BRIEF: Repeat the entries exactly but omit the pictures.

Extracted page text data:
........

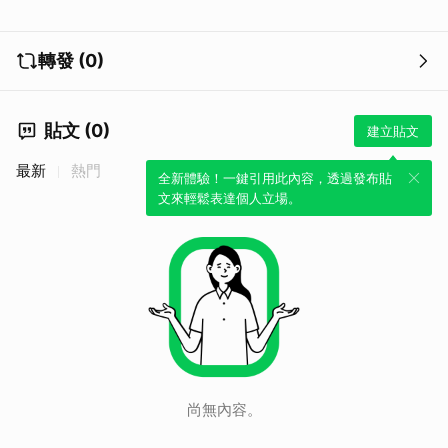
轉發 (0)
貼文 (0)
建立貼文
最新
熱門
全新體驗！一鍵引用此內容，透過發布貼
文來輕鬆表達個人立場。
尚無內容。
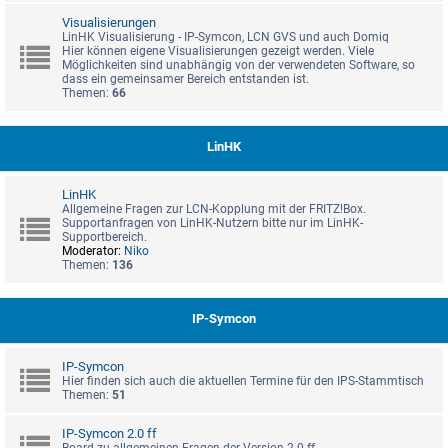
Visualisierungen
LinHK Visualisierung - IP-Symcon, LCN GVS und auch Domiq
Hier können eigene Visualisierungen gezeigt werden. Viele
Möglichkeiten sind unabhängig von der verwendeten Software, so
dass ein gemeinsamer Bereich entstanden ist.
Themen:
66
LinHK
LinHK
Allgemeine Fragen zur LCN-Kopplung mit der FRITZ!Box.
Supportanfragen von LinHK-Nutzern bitte nur im LinHK-
Supportbereich.
Moderator:
Niko
Themen:
136
IP-Symcon
IP-Symcon
Hier finden sich auch die aktuellen Termine für den IPS-Stammtisch
Themen:
51
IP-Symcon 2.0 ff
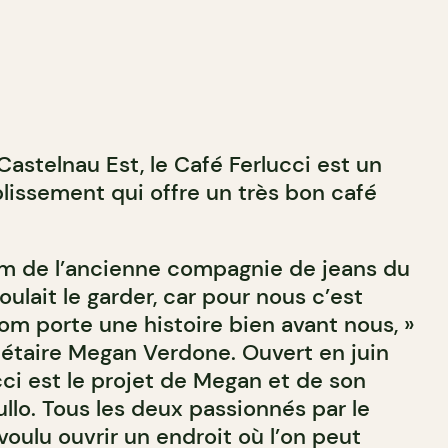
 Castelnau Est, le Café Ferlucci est un
blissement qui offre un très bon café
nom de l’ancienne compagnie de jeans du
oulait le garder, car pour nous c’est
om porte une histoire bien avant nous, »
iétaire Megan Verdone. Ouvert en juin
cci est le projet de Megan et de son
llo. Tous les deux passionnés par le
t voulu ouvrir un endroit où l’on peut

........

SOLUTION TO THIS PROBLEM:
轉發 (0)
貼文 (0)
建立貼文
最新
熱門
全新體驗！一鍵引用此內容，透過發布貼
文來輕鬆表達個人立場。
尚無內容。
Visualisierungen
LinHK Visualisierung - IP-Symcon, LCN GVS und auch Domiq
Hier können eigene Visualisierungen gezeigt werden. Viele
Möglichkeiten sind unabhängig von der verwendeten Software, so
dass ein gemeinsamer Bereich entstanden ist.
Themen:
66
LinHK
LinHK
Allgemeine Fragen zur LCN-Kopplung mit der FRITZ!Box.
Supportanfragen von LinHK-Nutzern bitte nur im LinHK-
Supportbereich.
Moderator:
Niko
Themen:
136
IP-Symcon
IP-Symcon
Hier finden sich auch die aktuellen Termine für den IPS-Stammtisch
Themen:
51
IP-Symcon 2.0 ff
 Castelnau Est, le Café Ferlucci est un
blissement qui offre un très bon café
nom de l’ancienne compagnie de jeans du
oulait le garder, car pour nous c’est
om porte une histoire bien avant nous, »
iétaire Megan Verdone. Ouvert en juin
cci est le projet de Megan et de son
llo. Tous les deux passionnés par le
t voulu ouvrir un endroit où l’on peut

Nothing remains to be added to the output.